- [WHAT TO PRODUCE]: How many lines in these records hold the string "button"? State only that number.

- [SUPPLIED DATA]:

BEGIN

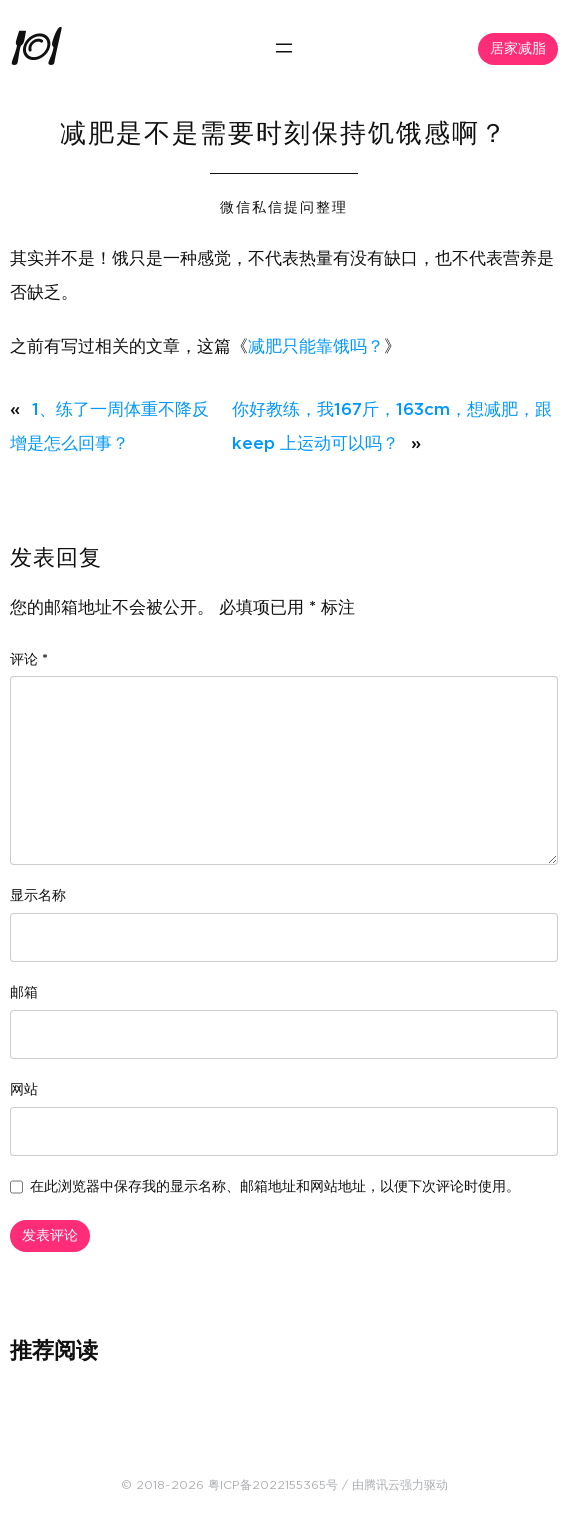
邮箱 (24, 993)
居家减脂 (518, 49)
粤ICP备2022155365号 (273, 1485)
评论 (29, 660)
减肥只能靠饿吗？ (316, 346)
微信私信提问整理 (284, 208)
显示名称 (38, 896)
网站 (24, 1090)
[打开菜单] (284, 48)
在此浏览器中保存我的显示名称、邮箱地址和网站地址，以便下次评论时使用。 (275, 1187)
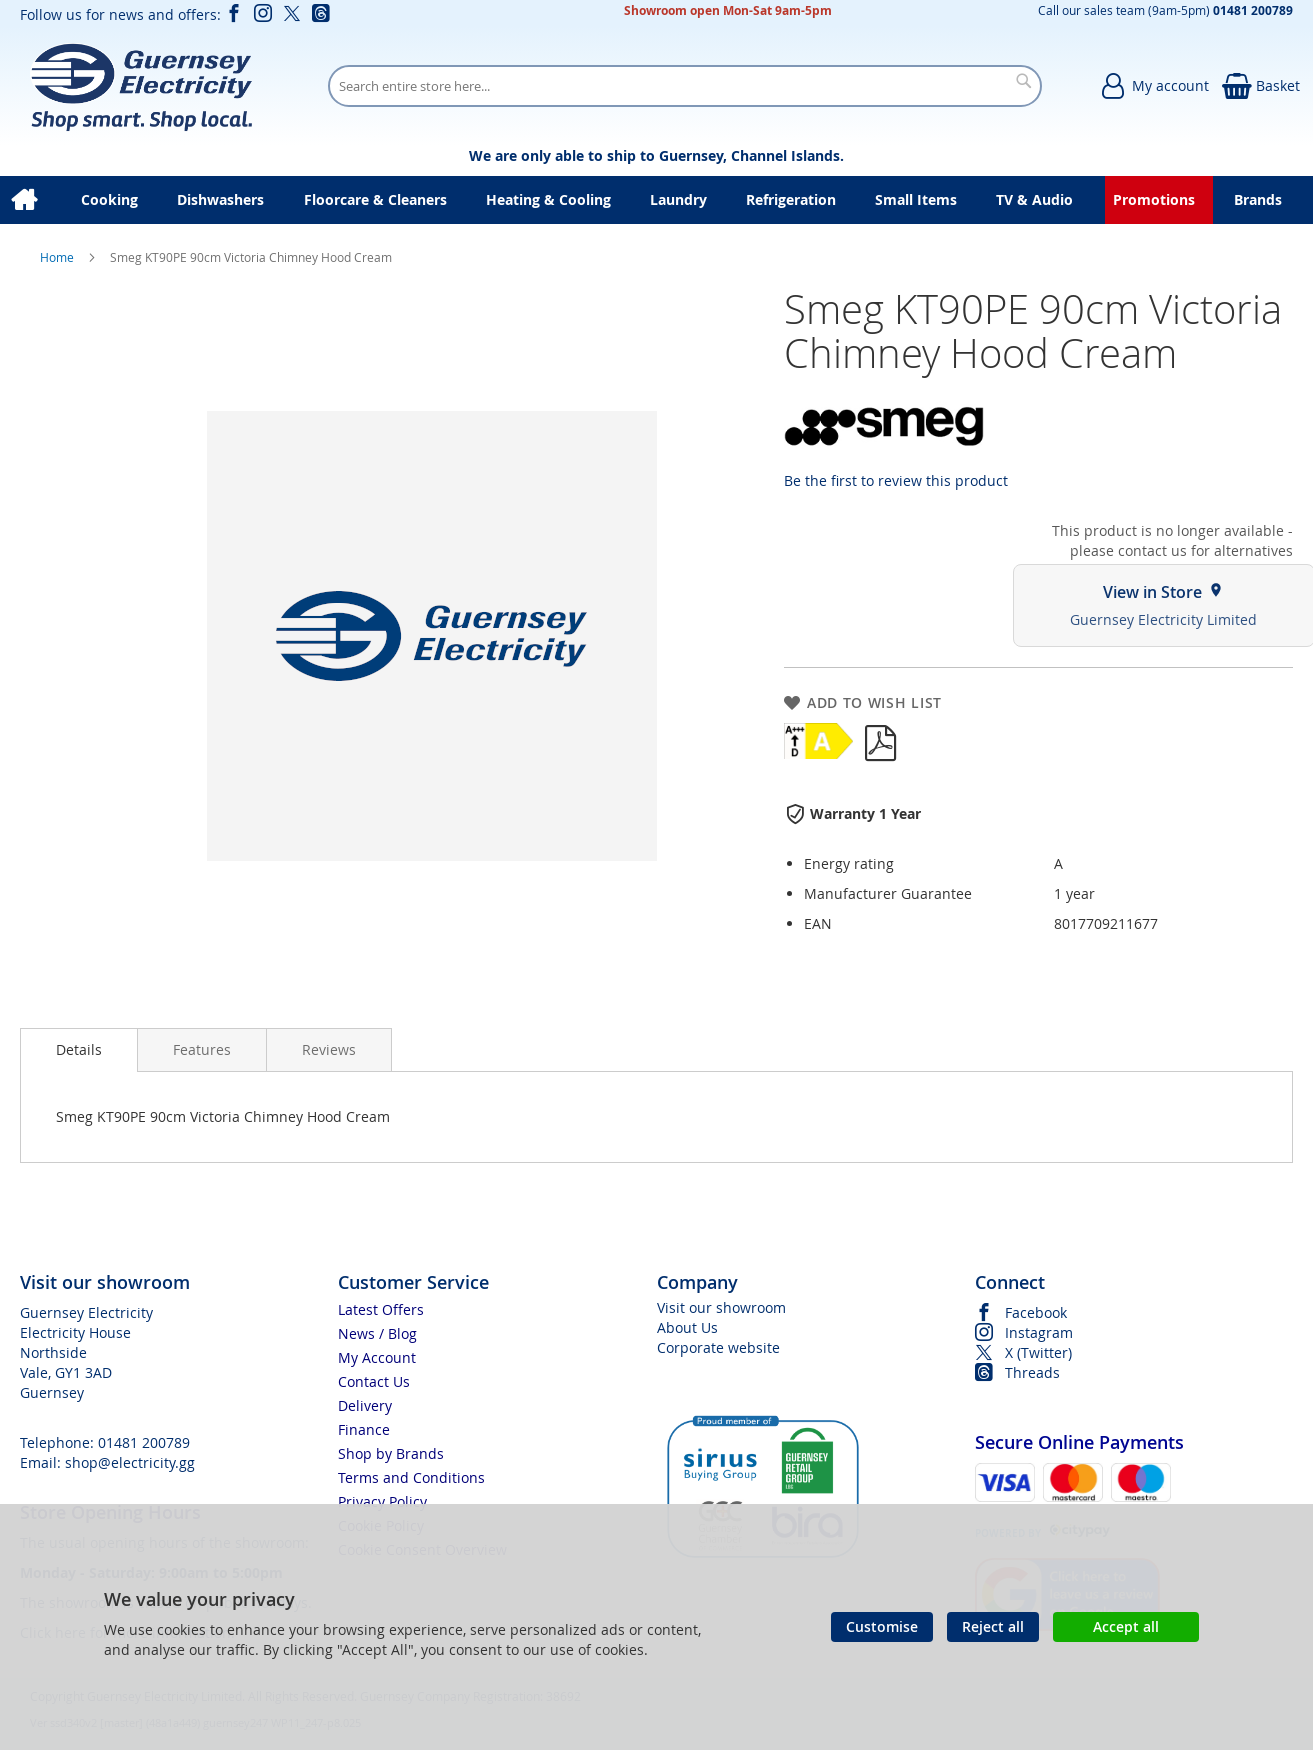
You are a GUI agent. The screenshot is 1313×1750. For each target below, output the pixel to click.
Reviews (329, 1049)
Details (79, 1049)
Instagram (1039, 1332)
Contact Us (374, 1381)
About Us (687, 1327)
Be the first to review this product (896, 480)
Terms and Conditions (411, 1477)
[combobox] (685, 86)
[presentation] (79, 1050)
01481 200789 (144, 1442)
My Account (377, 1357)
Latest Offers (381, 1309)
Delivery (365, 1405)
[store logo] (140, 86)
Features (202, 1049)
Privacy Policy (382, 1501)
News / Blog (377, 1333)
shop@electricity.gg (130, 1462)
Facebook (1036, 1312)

END
BEGIN

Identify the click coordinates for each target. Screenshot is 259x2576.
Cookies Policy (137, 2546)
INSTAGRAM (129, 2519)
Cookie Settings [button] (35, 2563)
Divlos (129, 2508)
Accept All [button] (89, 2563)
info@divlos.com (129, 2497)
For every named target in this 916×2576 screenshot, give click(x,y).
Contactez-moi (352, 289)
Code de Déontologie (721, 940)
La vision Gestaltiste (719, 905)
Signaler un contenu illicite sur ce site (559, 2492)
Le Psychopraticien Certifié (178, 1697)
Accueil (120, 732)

END

- [PROBLEM SOLUTION]: 2